I brought up all the players he's coached or is otherwise familiar with to illustrate how the Astros might accept him or how he might handle the current roster. If Berkman and Oswalt are both considered the 'Faces of the Franchise', and they both turned on Coop, it's important to get them on board with the hire. Will their familiarity with Acta help? If Acta can get those two to support his style or his accountability methods, it would go a long way to setting up a successful culture on the team.

One interesting quote from this 2007 interview with Acta was regarding his influence on the organization as a whole:

I’m kept in the loop on everything that’s going on, and I have a say in how we want things done down there. I take a lot of pride in having continuity throughout the organization, all the way from rookie ball to the big leagues.

This is very interesting, since it's not a job the Astros have asked from their big league skipper in quite a while. Sure, the coaches will make a call on when to bring guys up or who makes the roster in spring training, but setting a tone in the minor leagues? Continuity at all levels? That's something the Astros have lacked since Hunsicker left in 2004. Now it seems like Bobby Heck and Ed Wade both set the tone for player development. Where would Acta fit into this scheme?

Another interesting quote from the same interview about his bunting strategy:

Bunting is pretty outdated. Everybody scores so many runs nowadays, it doesn’t make sense to play for one run unless it’s late in the game and it’s close. I hardly ever bunt early in a game, unless it’s with a pitcher. A big inning can win you a game. One run in the third inning can’t, unless you have Pedro pitching.

And of course, his pick for the best pitcher in baseball:

Roy Oswalt. He’s just tough as nails. He comes at you like nobody else. That’s a tough place to pitch, and he’s been very consistent.

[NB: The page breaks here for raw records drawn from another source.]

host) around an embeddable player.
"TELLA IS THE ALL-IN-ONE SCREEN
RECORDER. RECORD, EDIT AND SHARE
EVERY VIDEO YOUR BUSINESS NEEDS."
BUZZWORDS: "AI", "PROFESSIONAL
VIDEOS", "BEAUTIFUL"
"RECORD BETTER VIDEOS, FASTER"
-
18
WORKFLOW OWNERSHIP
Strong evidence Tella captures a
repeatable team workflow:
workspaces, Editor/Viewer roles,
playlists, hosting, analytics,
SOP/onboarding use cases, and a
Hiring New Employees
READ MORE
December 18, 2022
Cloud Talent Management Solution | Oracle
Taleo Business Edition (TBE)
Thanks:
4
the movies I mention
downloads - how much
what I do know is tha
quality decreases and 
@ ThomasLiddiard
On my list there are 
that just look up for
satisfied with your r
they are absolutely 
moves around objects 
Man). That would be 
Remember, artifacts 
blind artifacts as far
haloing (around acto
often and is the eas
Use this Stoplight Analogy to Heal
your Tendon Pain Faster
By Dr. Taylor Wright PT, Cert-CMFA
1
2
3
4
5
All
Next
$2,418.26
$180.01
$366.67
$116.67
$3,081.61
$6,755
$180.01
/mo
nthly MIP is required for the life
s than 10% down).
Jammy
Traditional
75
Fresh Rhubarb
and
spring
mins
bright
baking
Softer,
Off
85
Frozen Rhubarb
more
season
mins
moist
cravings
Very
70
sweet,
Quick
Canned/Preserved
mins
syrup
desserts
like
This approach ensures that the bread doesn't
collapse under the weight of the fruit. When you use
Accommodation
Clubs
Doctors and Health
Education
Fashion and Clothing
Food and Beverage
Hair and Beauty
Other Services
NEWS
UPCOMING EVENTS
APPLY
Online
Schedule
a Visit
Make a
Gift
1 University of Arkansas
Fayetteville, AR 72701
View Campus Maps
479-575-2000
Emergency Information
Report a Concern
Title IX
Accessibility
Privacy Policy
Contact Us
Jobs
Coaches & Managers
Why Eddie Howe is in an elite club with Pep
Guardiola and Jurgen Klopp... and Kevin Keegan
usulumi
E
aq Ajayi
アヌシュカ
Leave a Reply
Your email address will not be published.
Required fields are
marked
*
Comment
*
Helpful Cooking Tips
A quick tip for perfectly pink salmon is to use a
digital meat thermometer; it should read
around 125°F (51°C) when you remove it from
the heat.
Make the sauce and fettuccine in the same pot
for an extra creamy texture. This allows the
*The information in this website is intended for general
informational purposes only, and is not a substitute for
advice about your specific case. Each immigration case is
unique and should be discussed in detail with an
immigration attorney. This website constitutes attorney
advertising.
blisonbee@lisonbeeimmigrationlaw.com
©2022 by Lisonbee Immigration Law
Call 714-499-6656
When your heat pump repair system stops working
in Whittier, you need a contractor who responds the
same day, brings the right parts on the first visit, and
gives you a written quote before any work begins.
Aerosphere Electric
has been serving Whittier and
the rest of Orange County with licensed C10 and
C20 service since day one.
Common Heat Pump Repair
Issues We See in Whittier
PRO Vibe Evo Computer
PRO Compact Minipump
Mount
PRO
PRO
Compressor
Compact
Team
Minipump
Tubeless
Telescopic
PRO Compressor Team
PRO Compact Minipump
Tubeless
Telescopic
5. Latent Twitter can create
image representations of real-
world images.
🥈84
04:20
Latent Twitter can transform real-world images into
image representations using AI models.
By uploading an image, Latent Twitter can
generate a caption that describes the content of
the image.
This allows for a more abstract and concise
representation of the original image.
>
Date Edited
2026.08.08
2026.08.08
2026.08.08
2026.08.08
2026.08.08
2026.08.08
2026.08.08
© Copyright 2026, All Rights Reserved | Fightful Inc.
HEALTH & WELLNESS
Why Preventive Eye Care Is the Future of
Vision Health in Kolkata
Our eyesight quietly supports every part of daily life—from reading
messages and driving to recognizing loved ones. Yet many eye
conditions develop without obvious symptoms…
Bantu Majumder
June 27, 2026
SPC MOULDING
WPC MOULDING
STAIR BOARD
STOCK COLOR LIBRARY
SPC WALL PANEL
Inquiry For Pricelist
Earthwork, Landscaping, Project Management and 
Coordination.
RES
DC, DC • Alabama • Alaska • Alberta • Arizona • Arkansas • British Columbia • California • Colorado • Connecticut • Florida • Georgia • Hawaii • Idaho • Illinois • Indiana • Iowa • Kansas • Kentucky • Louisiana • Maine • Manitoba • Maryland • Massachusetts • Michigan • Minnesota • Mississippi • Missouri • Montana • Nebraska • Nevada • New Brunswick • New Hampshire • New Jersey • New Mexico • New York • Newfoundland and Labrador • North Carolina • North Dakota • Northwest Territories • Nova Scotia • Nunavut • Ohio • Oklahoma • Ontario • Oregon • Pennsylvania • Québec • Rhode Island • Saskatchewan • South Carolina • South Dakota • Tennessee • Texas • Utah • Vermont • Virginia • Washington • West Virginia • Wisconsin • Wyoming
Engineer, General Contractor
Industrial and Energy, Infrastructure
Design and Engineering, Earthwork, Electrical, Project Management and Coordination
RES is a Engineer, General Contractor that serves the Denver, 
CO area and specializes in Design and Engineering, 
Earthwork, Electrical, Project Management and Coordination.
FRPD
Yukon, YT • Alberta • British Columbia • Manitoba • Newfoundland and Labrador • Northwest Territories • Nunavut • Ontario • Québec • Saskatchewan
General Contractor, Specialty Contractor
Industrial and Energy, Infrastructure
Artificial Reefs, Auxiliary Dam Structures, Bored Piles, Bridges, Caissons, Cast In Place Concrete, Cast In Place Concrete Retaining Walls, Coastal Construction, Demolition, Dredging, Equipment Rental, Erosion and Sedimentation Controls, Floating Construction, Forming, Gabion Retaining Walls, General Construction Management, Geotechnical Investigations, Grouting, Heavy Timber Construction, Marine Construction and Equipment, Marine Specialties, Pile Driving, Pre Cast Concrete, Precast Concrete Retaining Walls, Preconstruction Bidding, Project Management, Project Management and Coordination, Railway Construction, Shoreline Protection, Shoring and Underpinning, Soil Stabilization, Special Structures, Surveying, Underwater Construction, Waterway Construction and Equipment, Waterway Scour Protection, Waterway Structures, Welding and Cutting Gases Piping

Acta is also very interested in using sabermetrics to make better decisions, which is very interesting to the people around this blog, we heady baseball fans. I'm not sure whether this is a good or a bad thing, but it may help get all those bad OBP players out of the every day roster. Nothing drives me crazier than all the guys with OBP under .340. But that strays from the point. Acta is a young guy, who's failed in his first job and is looking for some redemption. Sounds a lot like Bill Belichick after the Cleveland fiasco but before New England. Does that make him the best candidate? No, because he still has done nothing to be successful at the big league level. He does make for an interesting candidate, though.